心をつくし、精神をつくし、思いをつくし、
力をつくして、主なるあなたの神を愛せよ』。

And one of the scribes came, and having heard them reasoning together, and perceiving that he had answered them well, asked him, Which is the first commandment of all?
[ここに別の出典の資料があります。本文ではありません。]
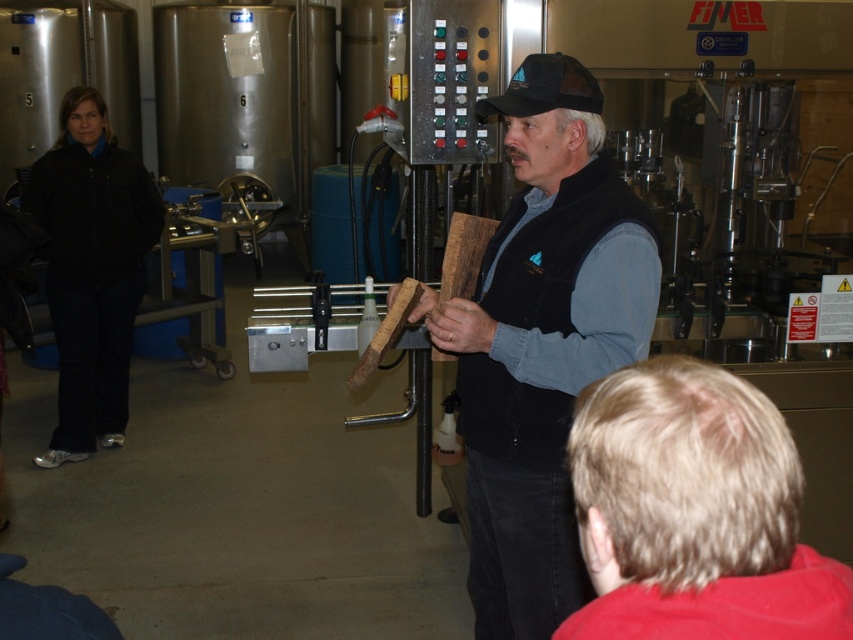 You are a tour guide at the brewery and want to show visitors the wooden plank at center and the blonde hair at lower right. How far apart are these two features?

The wooden plank at center is 95.13 centimeters from blonde hair at lower right.

You are a visitor at the brewery and see the wooden plank at center and the blonde hair at lower right. Which object is located to the left of the other?

The wooden plank at center is positioned on the left side of blonde hair at lower right.

You are a visitor at the brewery and see two points marked in the image. Which point is closer to you, point (505, 568) or point (657, 611)?

Point (505, 568) is closer to you than point (657, 611).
 And Jesus answered him, The first of all the commandments is, Hear, O Israel; The Lord our God is one Lord:

And thou shalt love the Lord thy God with all thy heart, and with all thy soul, and with all thy mind, and with all thy strength: this is the first commandment.

マルコによる福音書12:28-30

ある律法学者というからユダヤ人の中でもパリサイ派と呼ばれるグループに属する人であろう。イエスのところに来て大事な掟が何であるかを聞いている。これに対してイエスは「神を愛すること」だと教えている。神を愛するとは神を第一とする、という意味に置き換えることができる。趣味に興じるよりも神との交わりに時間を費やすこと、仕事をしながらも神を意識すること、神を中心に置いた人間関係を構築すること、これらが神を第一とすることなのかもしれない。聖書の別の場所には「あなた方は私を愛するならば私の掟をも守るべきである」と教えている。神様の人間に与えた掟、色々なものがあるがそれらは十戒という「神様が守りなさいと言った十ヶ条」に集約されている。簡単にまとめると次のようになる(カトリックやルーテル教会はこれとは違った十戒を持っている)。聖書を字義通り読んで忠実に書き出してみるとつぎのようになる。

  1. 主こそ唯一絶対の神である
  2. 偶像を作ってそれを拝んではならない
  3. 神の御名をみだりに唱えてはならない
  4. 安息日(土曜日)を覚えてこれを聖とせよ
  5. 父母を敬え
  6. 殺してはならない
  7. 姦淫してはならない
  8. 盗んではならない
  9. 隣人について偽証してはならない
  10. 隣人のものを貪(むさぼ)ってはならない

これを守ることは簡単か、難しいか。殺すや姦淫のハードルはかなり高い。情欲をもって異性を見ることは姦淫であり、人を傷つけることは殺すこととなってしまう。こうなるとかなり難しい気がする。また安息日(土曜日)を守り神を礼拝し神によって自分自身を回復してもらう生活をしている人はかなり少ないと思う。日本でこれを守っている人は1万人ぐらいといわれている。

神を第一とする人

聖書の中に出てくる人物ではなく現存する人物で神を第一としその掟を忠実に守っている人、と言われてまず頭に浮かぶのがヘルベルト・ブロムシュテット氏である。クラシック音楽が好きな方で彼の名を知らない人はいないだろう。NHK交響楽団の桂冠名誉指揮者であり、現在93歳の現役指揮者である。自分はブロムシュテット氏と同じ教団に属すクリスチャンである。ブロムシュテット氏N響を振る時はNHKホールから近い私がよく行く教会に出席する。彼は安息日のコンサートであっても、教会で礼拝をすることを第一とする。N響側も世界的な指揮者だから彼の言うことには従わざるを得ないし、それ以前に彼が安息日を大事にしていることはN響自身がよくわかっている。ゲネプロは必ず礼拝後に行う。しかも土曜日の日没までは安息日なので宗教曲を中心にリハーサルを行う。徹底している。来日の際、教会で数回会話をさせていただいたことがあったがとても気さくで敬虔なクリスチャンである。サインも快くしてくださり音楽家としては勿論であるがクリスチャンとしても見習うべき存在である。第一のものを第一にする。できるようでなかなか難しい。神を第一にしたいと思いながらも人間は自分を第一にしてしまう悲しい性を持った存在だから。自分から視線をそらし神だけを見上げて生活できたらどれだけ幸せだろう。